(RAW DATA)
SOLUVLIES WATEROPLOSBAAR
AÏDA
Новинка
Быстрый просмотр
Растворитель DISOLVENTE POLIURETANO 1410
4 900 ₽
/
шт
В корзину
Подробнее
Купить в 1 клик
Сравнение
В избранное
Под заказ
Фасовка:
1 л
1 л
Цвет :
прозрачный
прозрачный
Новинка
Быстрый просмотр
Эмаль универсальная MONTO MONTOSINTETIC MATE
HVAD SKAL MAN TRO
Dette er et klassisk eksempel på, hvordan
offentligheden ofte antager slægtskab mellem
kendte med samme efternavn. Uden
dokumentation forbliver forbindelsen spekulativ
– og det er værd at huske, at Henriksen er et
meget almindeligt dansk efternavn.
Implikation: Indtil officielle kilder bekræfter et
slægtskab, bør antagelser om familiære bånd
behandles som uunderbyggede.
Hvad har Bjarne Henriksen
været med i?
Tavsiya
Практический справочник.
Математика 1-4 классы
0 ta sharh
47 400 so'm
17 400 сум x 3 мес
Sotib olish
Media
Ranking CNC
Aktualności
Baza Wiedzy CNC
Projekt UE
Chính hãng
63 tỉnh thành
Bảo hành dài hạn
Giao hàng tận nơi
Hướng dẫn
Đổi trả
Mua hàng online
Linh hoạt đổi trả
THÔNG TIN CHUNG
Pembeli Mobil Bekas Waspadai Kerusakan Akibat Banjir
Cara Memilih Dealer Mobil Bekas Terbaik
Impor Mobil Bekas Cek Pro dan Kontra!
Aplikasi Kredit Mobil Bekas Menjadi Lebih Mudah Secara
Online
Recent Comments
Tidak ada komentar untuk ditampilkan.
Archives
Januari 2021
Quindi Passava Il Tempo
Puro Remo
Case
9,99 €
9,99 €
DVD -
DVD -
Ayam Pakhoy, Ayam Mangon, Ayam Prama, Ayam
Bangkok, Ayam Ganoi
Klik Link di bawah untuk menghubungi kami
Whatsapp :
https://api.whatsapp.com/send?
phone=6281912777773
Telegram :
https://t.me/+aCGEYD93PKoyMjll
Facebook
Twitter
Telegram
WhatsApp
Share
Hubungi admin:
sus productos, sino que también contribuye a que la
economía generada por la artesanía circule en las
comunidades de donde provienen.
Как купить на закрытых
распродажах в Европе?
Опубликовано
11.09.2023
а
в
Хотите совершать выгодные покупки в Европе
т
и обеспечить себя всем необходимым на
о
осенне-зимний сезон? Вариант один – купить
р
(End RAW DATA)
(RAW DATA)
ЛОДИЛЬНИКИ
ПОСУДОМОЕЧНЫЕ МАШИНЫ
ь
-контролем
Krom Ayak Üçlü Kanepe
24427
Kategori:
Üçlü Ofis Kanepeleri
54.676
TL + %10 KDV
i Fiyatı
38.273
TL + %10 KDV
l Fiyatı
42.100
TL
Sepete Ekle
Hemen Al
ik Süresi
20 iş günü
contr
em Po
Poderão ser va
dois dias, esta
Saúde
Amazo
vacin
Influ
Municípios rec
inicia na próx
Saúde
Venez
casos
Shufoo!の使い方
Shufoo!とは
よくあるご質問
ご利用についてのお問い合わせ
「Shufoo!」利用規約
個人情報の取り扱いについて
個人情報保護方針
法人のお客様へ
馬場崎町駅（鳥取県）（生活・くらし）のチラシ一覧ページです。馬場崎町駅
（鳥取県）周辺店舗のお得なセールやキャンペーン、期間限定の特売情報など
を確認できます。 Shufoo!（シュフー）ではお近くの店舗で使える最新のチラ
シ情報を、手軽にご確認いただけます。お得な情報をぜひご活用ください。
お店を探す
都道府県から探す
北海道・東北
(End RAW DATA)
(RAW DATA)
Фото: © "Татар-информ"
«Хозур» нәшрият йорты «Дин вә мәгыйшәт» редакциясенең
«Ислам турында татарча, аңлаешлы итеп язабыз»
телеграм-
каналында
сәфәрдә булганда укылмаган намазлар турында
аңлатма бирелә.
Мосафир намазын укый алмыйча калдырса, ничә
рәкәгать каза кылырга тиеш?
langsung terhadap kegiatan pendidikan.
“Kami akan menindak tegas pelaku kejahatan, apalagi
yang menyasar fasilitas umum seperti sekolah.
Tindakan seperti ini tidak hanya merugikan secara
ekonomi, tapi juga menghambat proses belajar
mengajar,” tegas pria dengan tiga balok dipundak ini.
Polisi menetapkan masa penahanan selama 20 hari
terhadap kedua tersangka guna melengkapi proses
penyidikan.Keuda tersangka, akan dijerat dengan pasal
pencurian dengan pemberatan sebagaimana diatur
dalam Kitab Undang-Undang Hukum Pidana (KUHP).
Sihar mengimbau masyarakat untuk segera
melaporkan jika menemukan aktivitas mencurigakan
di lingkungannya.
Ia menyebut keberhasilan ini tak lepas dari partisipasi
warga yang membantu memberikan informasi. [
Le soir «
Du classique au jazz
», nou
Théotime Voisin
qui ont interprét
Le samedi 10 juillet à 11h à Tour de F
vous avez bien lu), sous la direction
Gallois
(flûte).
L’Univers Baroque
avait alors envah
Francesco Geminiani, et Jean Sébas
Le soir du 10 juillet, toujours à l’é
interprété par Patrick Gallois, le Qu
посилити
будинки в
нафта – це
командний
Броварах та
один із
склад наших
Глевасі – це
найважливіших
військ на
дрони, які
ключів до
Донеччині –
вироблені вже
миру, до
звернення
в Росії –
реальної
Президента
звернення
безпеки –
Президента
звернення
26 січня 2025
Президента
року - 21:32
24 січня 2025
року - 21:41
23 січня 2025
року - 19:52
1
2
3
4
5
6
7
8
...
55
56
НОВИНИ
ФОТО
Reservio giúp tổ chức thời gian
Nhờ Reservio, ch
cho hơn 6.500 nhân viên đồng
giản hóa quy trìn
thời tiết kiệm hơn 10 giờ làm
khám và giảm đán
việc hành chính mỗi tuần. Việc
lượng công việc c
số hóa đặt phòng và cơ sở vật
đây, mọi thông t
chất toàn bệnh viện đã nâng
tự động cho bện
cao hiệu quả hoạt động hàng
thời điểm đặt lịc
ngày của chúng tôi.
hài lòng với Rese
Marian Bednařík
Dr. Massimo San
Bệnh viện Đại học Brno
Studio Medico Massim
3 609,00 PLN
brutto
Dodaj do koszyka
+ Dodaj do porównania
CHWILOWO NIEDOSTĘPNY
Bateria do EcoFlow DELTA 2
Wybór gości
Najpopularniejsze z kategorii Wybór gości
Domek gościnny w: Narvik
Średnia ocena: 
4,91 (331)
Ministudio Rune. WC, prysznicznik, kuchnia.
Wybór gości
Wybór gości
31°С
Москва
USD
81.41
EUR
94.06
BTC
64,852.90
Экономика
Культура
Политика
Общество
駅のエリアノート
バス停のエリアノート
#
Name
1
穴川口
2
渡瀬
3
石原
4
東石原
(End RAW DATA)
> [EXERCISE DETAILS] An exact, complete copy of the lines above from the one with "SOLUVLIES WATEROPLOSBAAR" through the one with "meget almindeligt dansk efternavn." is the whole answer.

> [THE COMPLETED TASK]
SOLUVLIES WATEROPLOSBAAR
AÏDA
Новинка
Быстрый просмотр
Растворитель DISOLVENTE POLIURETANO 1410
4 900 ₽
/
шт
В корзину
Подробнее
Купить в 1 клик
Сравнение
В избранное
Под заказ
Фасовка:
1 л
1 л
Цвет :
прозрачный
прозрачный
Новинка
Быстрый просмотр
Эмаль универсальная MONTO MONTOSINTETIC MATE
HVAD SKAL MAN TRO
Dette er et klassisk eksempel på, hvordan
offentligheden ofte antager slægtskab mellem
kendte med samme efternavn. Uden
dokumentation forbliver forbindelsen spekulativ
– og det er værd at huske, at Henriksen er et
meget almindeligt dansk efternavn.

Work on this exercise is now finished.